Interns Are Leading the Way
I attend the University of Waterloo, one of Canada’s most widely-known engineering schools. Waterloo is famous for a system they call co-op – a regimen of paid internships of 4-8 months in duration in a real-world work environment. Co-op is mandatory for all engineering students, and upon graduation, results in each student having worked at up to 6 different companies for a total of at least 24 months. Each “work term” can happen during the summer, fall, or winter, and can be within Canada or abroad. (We do often go abroad, primarily to Silicon Valley.) Here’s where my class went for internships this past summer:
Over the past year, a number of Waterloo interns have had the pleasure of interning at Khan Academy, the groundbreaking non-profit dedicated to “accelerate learning for students of all ages.” They’ve made such an impression on Sal Khan, its founder, that he’s gone on to speak extremely highly of Waterloo – even suggesting using its model as a base for furthering education – in an extremely well-written article in Communications of the ACM:
Waterloo has already proven that the division between the intellectual and the useful is artificial; I challenge anyone to argue that Waterloo co-op students are in any way less intellectual or broad thinking than the political science or history majors from other elite universities. If anything, based on my experience with Waterloo students, they tend to have a more expansive worldview and are more mature than typical new college graduates—arguably due to their broad and deep experience base.
While every student gains valuable experience and ends up hugely enriched by their time in co-op, those in technical disciplines arguably have the opportunity to make a more lasting impact. In particular, the nature of the software industry allows co-ops to contribute to a company on an extremely meaningful level. Classmates of mine interning at companies like Facebook, Google, Square and Twitter have made contributions that are on par with – if not exceeding – those of senior full-time employees. It’s hugely exciting, and in my experience, it makes us interns forget that we’re only interns.

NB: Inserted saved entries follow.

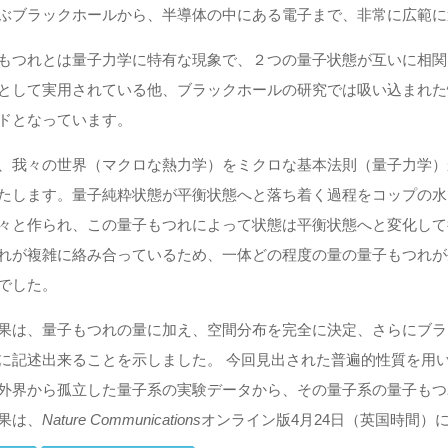
ぶブラックホールから、半導体の中にある電子まで、非常に広範に
もつれとは量子力学に特有な現象で、２つの量子状態が互いに相関
として実用されている他、ブラックホールの研究では吸い込まれた
ドとなっています。
、我々の世界（マクロな熱力学）をミクロな基本法則（量子力学）
たします。量子純粋状態が平衡状態へと落ち着く過程をコップの水
々と作られ、この量子もつれによって状態は平衡状態へと変化して
れが複雑に絡み合っているため、一体どの程度の量の量子もつれが
でした。
果は、量子もつれの量に加え、空間分布を完全に決定、さらにブラ
に記述出来ることを示しました。 今回見出された普遍的性質を用
外界から孤立した量子系の実験データから、その量子系の量子もつ
果は、
Nature Communications
オンライン版4月24日（英国時間）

The Abysmal State of Higher Education
While I can’t extoll the virtues of the co-op system enough, it does set co-op students apart from the general student body in unnerving ways. Co-op students, demanding competitive wages during their internships, often do graduate with little-to-no student debt, while traditional university programs might give no workplace experience and leave a student with loans of tens-of-thousands of dollars. It’s immensely depressing to realize that outside of the little bubble of co-op, that’s the norm for higher education. Almost everybody that goes to college experiences student debt and difficulty finding employment.
It boggles the mind that for many of today’s students, it’s normal to graduate with zero industry experience before immediately searching for a job. Companies shouldn’t have to guess if a candidate, fresh out of school, can apply their theoretical skills to a workplace that is foreign to them. The question:
should we even consider hiring a fresh college grad?
should never have to be asked. Regrettably, with the current state of higher education, being a “fresh college grad” doesn’t give any confidence to an employer, at least for graduates of most schools. (And yet it leaves each student in considerable amounts of debt. What an amazingly flawed system.)
The class of Software Engineering students that I belong to will graduate in just over a year, after having spent five years at Waterloo and abroad. Most will graduate with no debt and with multiple job offers in hand, obtained from real world experience that complements their theoretical knowledge. Why must this be a unique situation? We should not be the outliers – this is how higher education should be.